C’est quoi être turc ?

“Je suis turc. Je suis ouvert, généreux à l’extrême, sensible, transparent avec mes proches, je ne cache rien, tout ce qui est à moi est à toi et tout ce qui est à toi est à moi. Avec mes amis, je forme un tout, un ensemble, je ne suis pas moi, je suis nous. Si jamais l’un de mes proches a besoin de moi, je traverserai tout le pays à pied s’il le faut et je pourrai tuer pour lui, sans aucune hésitation. Son honneur est le mien. Si tu es étranger, je t’accueillerai comme un prince, et si jamais la beauté de ton cœur a touché le mien, je t’accueillerai comme mon frère, et tu le restera pour toujours. Ma valeur n’est pas celle de l’argent, ma valeur c’est toi. Ma valeur c’est l’humain, l’autre. Je ne suis jamais seul, c’est impossible. Il y a toujours mes amis, mes frères à mes côtés. Parfois, j’aimerais avoir un peu de temps pour moi, mais il y a toujours un des miens qui s’invite chez moi, juste pour passer le temps ensemble, sans véritable raison, parce qu’on est simplement bien quand on est ensemble, on n’a pas besoin de parler et les longs silences, si effrayants pour vous les occidentaux, ne nous perturbent pas, bien au contraire. Heureux ceux qui s’aiment assez pour savoir se taire ensemble.

Commerçant turc

Mais je suis très sensible, et parfois un peu trop. Il m’arrive d’oublier ma raison et de prendre du plaisir dans la violence. Je suis issu d’un peuple de guerriers et j’en suis fier, et figure toi que ce n’est peut être pas fini. Si je dois ôter la vie d’un innocent pour la grandeur de mon pays, je pense que le ferai. Si je dois mourir pour défendre mon pays, je le ferai mille fois. Ma mère c’est la Turquie et mon père c’est Mustafa Kemal.
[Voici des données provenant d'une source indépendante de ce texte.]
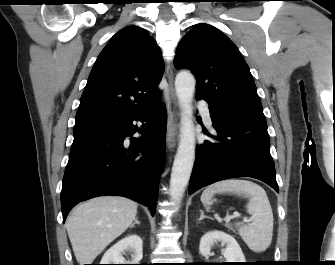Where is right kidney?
Here are the masks:
<instances>
[{
    "mask_svg": "<svg viewBox=\"0 0 335 265\" xmlns=\"http://www.w3.org/2000/svg\"><path fill=\"white\" fill-rule=\"evenodd\" d=\"M142 244L143 241L138 235L126 236L105 252L101 264H139L143 257ZM125 251L133 253L131 262H126L122 256Z\"/></svg>",
    "mask_w": 335,
    "mask_h": 265,
    "instance_id": "1",
    "label": "right kidney"
}]
</instances>
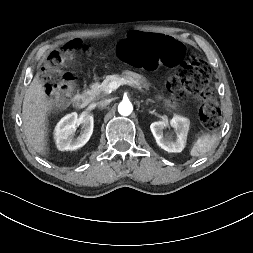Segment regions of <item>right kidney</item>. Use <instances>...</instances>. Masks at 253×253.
<instances>
[{"instance_id":"ca27d5eb","label":"right kidney","mask_w":253,"mask_h":253,"mask_svg":"<svg viewBox=\"0 0 253 253\" xmlns=\"http://www.w3.org/2000/svg\"><path fill=\"white\" fill-rule=\"evenodd\" d=\"M80 124H82L83 132L81 136L74 138L73 135ZM93 126L92 115L79 117L77 113H71L64 116L54 130V139L58 150L73 151L83 147L93 133Z\"/></svg>"}]
</instances>
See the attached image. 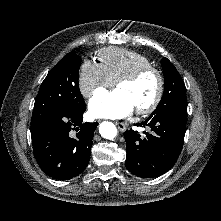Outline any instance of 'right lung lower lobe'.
<instances>
[{
	"instance_id": "1",
	"label": "right lung lower lobe",
	"mask_w": 221,
	"mask_h": 221,
	"mask_svg": "<svg viewBox=\"0 0 221 221\" xmlns=\"http://www.w3.org/2000/svg\"><path fill=\"white\" fill-rule=\"evenodd\" d=\"M85 110L52 114L31 130L34 156L48 176L68 180L87 167L98 123H82Z\"/></svg>"
}]
</instances>
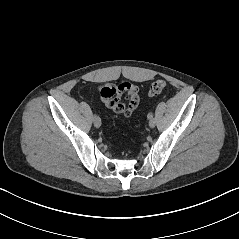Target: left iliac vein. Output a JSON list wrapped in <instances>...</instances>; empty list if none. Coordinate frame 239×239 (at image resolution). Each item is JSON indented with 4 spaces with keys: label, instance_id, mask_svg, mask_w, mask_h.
I'll use <instances>...</instances> for the list:
<instances>
[{
    "label": "left iliac vein",
    "instance_id": "obj_1",
    "mask_svg": "<svg viewBox=\"0 0 239 239\" xmlns=\"http://www.w3.org/2000/svg\"><path fill=\"white\" fill-rule=\"evenodd\" d=\"M155 125H156L155 119H154V118L150 119V120H149V126H150L151 128H154Z\"/></svg>",
    "mask_w": 239,
    "mask_h": 239
}]
</instances>
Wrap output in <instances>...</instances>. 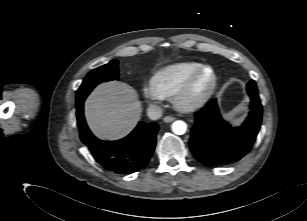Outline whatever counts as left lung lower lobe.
Instances as JSON below:
<instances>
[{
  "mask_svg": "<svg viewBox=\"0 0 307 221\" xmlns=\"http://www.w3.org/2000/svg\"><path fill=\"white\" fill-rule=\"evenodd\" d=\"M251 112L241 127L232 128L219 114L212 99L195 114L191 129L190 149L194 157L207 167L239 161L251 149L262 120V105L256 88H247Z\"/></svg>",
  "mask_w": 307,
  "mask_h": 221,
  "instance_id": "0a47b994",
  "label": "left lung lower lobe"
}]
</instances>
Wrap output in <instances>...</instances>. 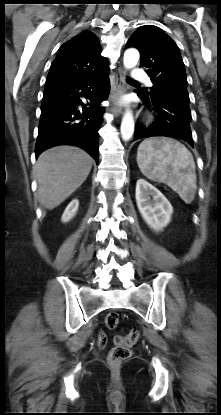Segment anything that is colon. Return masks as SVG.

Ce grand homme visionnaire a reconstruit mon pays, il lui a permis de se redresser face aux puissances occidentales modernes. Ma mère se tient debout grâce à ce héros et je lui dois tout. Mais que pense maman de tout cela ?”

C’est quoi la Turquie ?

“Moi, la Turquie, je n’ai peur de rien ni de personnes. Je suis une nation soudée grâce à Atatürk, j’avance avec confiance vers l’avenir, je suis jeune, je n’ai pas peur de l’avenir contrairement à mes voisins européens. Je n’ai rien à perdre, tout à gagner. Mes enfants sont si généreux, ils meurent pour moi, et pourtant ils viennent de tous les horizons, ils sont turcs, tatares, macédoniens, serbes, albanais, grecs, géorgiens, arméniens, azeris, kurdes… Ils sont de partout. Je suis un carrefour entre l’orient et l’occident, je suis multi-ethnique, et pourtant je suis un peuple et une nation, même si certains de mes enfants ne l’entendent pas de cette oreille. Je n’hésite pas à me battre à mort au sein même de ma maison pour rétablir l’ordre et l’unité.

Montagne Anatolie
Paysages d’Anatolie

Je suis si belle ! Ma beauté naturelle est infinie, mais parfois je me maquille un peu trop et me donne au promoteur immobilier le plus offrant. Je me détruis et me souille pour de mauvaises raisons. Alors qu’au naturel, sans fard, je suis magnifique, d’une immensité vertigineuse. Le temps n’a pas d’effet négatifs sur moi, au contraire, il me rend plus sûre de ma beauté, plus sage, il m’apprend à me respecter moi même. Je suis la Turquie. 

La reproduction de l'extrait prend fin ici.